Les bonnes pratiques pour limiter la prise de risques par temps de crise

Délais pour l’obtention de prêt, pour la réitération des ventes par acte authentique, délais relatifs à la validité des diagnostics, formalités administratives liées aux permis de construire, purge du droit de rétractation… N’ayant pas été suspendus, ces délais peuvent faire courir des risques aux agents immobiliers.” explique l’avocat, Bertrand Laronze. Les agents immobiliers ont donc tout intérêt à passer en revue, avec les différentes parties, tous leurs dossiers impactés, pour se protéger. Comment ? “En faisant des avenants pour proroger les délais, en expliquant les situations, en proposant des solutions quand il y en a” suggère l’avocat qui explique que cela leur permettra, le cas échéant, d’apporter les preuves que tout a été mis en œuvre pour assumer leurs responsabilités.

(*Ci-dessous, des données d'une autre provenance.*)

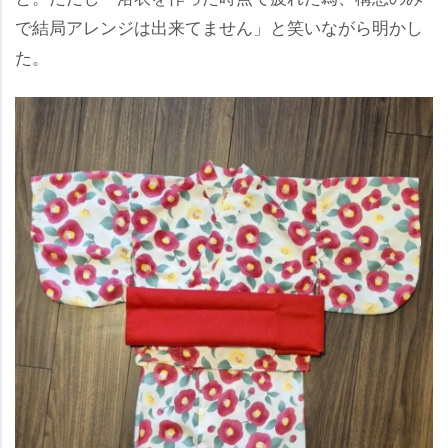
で結局アレンジは出来てません」と笑いながら明かし
た。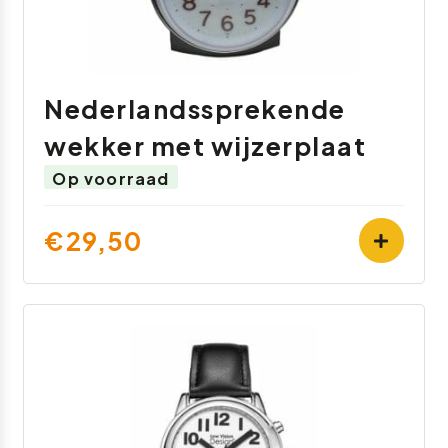
Nederlandssprekende
wekker met wijzerplaat
Op voorraad
€29,50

Enfin, si le confinement est passé, les mesures de distanciation physique sont toujours en vigueur. Sur ce terrain aussi, la responsabilité civile professionnelle de l’agent immobilier peut être engagée s’il n’a pas correctement évalué les risques et pris les mesures de protection nécessaires pour ses salariés, clients et tiers avec lesquels il est en contact. Se doter de procédures et les respecter, mais aussi les communiquer à chacun avec des documents adaptés : autant de mesures permettant encore de limiter l’exposition de sa responsabilité professionnelle.